A Festa do Carocho e da Velha é típica de Constantim, passando já as personagens a figurar em dança dos Pauliteiros. Acompanhados dos seus oito filhos e ao som de bombo, caixa e gaita de foles, andam de casa em casa a recolher donativos para a ceia comunitária. Para não serem reconhecidos, apresentam-se mascarados, uma vez que “por vezes, estas figuras entram nas casas das pessoas e levam as panelas e os potes que têm ao lume para a rua, roubando-lhes a carne que tiverem dentro”. O Carocho e a Velha não se contêm nos atrevimentos, vestindo-se o primeiro de soldado romano, com uma tenaz de pau na mão para cortar nas varas do fumeiro os enchidos que recusarem a dar-lhes. Picardias na rua é coisa que os caracteriza, sobretudo com as mulheres.

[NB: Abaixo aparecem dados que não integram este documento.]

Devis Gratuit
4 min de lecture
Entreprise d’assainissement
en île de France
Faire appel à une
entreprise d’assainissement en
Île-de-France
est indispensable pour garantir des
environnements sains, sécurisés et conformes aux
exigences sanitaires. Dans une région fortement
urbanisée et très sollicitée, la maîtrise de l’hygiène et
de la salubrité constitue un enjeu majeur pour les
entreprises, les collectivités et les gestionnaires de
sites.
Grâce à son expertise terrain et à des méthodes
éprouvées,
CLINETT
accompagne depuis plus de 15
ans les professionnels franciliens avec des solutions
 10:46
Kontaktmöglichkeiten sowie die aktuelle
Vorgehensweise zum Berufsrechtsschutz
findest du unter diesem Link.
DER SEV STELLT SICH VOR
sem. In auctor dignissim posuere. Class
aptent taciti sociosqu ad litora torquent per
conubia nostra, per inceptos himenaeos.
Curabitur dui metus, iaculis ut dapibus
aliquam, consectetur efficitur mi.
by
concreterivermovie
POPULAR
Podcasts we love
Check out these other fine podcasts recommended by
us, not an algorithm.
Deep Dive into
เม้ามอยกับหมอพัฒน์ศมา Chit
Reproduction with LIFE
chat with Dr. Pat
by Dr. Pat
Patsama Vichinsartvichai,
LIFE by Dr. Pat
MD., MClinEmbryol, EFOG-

O Enterro do Velho faz-se na noite de 31 de Dezembro. Dois manipansos de palha e trapos: um como símbolo do ano velho, a exibir pelas ruas, e o outro, do novo. É na Praça do Município, em Miranda do Douro, que se inicia o cortejo. “O boneco era colocado numa padiola e seguia em procissão pelas ruas da cidade, acompanhado por um falso padre, dois acólitos, todos vestidos a rigor, segurando velas metidas em abóboras cortadas ao meio. Atrás ia a banda de música, que tocava a marcha fúnebre, e a população de velas na mão” – diz uma jornalista. O desfile regressava ao ponto de partida e, antes da meia-noite, procedia-se às cerimónias fúnebre finais, com o que fazia de padre a presidir. Explodia uma bomba no interior do Velho e o Novo era finalmente hasteado para regozijo dos presentes. Rei morto, rei posto.

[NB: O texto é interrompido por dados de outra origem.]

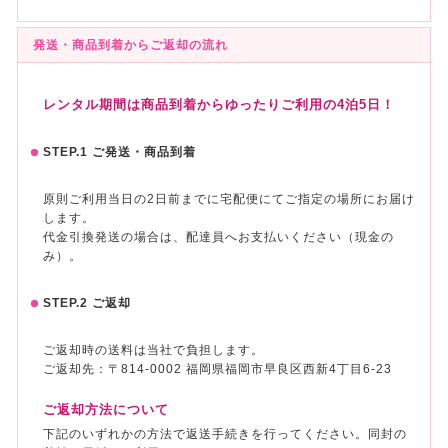
発送・商品到着からご返却の流れ
レンタル期間は商品到着からゆったりご利用の4泊5日！
STEP.1 ご発送・商品到着
原則ご利用当日の2日前までに宅配便にてご指定の場所にお届け
します。
代金引換発送の場合は、配達員へお支払いください（現金の
み）。
STEP.2 ご返却
ご返却時の送料は当社で負担します。
ご返却先：〒814-0002 福岡県福岡市早良区西新4丁目6-23
ご返却方法について
下記のいずれかの方法で返送手続きを行ってください。同封の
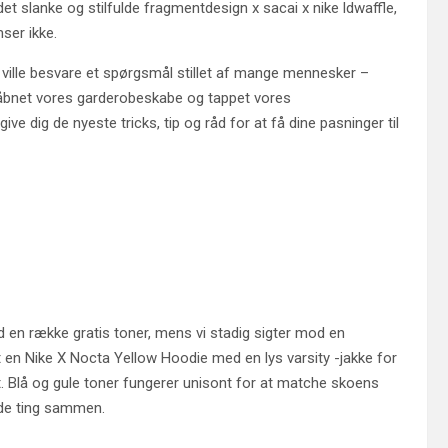
l det slanke og stilfulde fragmentdesign x sacai x nike ldwaffle,
mser ikke.
 vi ville besvare et spørgsmål stillet af mange mennesker –
i åbnet vores garderobeskabe og tappet vores
ive dig de nyeste tricks, tip og råd for at få dine pasninger til
ed en række gratis toner, mens vi stadig sigter mod en
lt en Nike X Nocta Yellow Hoodie med en lys varsity -jakke for
t. Blå og gule toner fungerer unisont for at matche skoens
lde ting sammen.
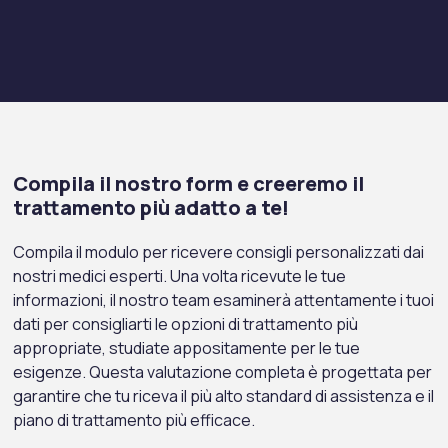
Compila il nostro form e creeremo il
trattamento più adatto a te!
Compila il modulo per ricevere consigli personalizzati dai
nostri medici esperti. Una volta ricevute le tue
informazioni, il nostro team esaminerà attentamente i tuoi
dati per consigliarti le opzioni di trattamento più
appropriate, studiate appositamente per le tue
esigenze. Questa valutazione completa è progettata per
garantire che tu riceva il più alto standard di assistenza e il
piano di trattamento più efficace.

Mais quatro arremedos, estes no dia 1 de Janeiro. Em Vila Chã da Braciosa é a festa da Velha. Representa-a um homem “de cara e mãos tisnadas. Veste saia e casaco de burel preto, calça botas de bezerro e na cabeça usa um chapéu preto, sujo e roto, enfeitado com fitas e flores. Do pescoço cai-lhe um rosário de bugalhos com uma cruz de cortiça queimada. Com esta cruz marca quem não lhe der esmola e as moças solteiras para afastar a esterilidade”. Leva uma bexiga insuflada de ar na ponta de uma bengala e anda acompanhada de dois moços, de porta em porta, dançando a Dança da Velha ou Bicha. Também no primeiro dia do ano há celebrações pitorescas em Tó, Bemposta e Val de Porco, já no concelho de Mogadouro. O Farandulo é de Tó: figurão que provoca as raparigas e não se cansa de fazer diabruras à Sécia, sua acompanhante que, no pensar do investigador António Rodrigues Mourinho, representa a luz. Uma outra personagem, o Moço, entra na dramatização, e vai-se opondo, como força benfazeja, aos desígnios do Farandulo, símbolo das trevas, não o deixando enfarruscar a Sécia. Na Bemposta é a participação do Chocalheiro: “tem dois chifres no cimo de duas peças de fruta que podem ser duas laranjas ou duas maçãs”. Forma de touro e na cara uma serpente. “A serpente simboliza a fertilidade” – opinião de Mourinho. No Val de Porco é a vez do Chocalheiro em cuja máscara há o desenho de uma salamandra que, se em outras paragens é o símbolo de fogo, é aqui ao invés o símbolo da chuva, segundo leio.
Notas
Cf. Ana Fragoso, Semanário Transmontano, 2 de Janeiro de 1998 e 17 de Janeiro de 1997.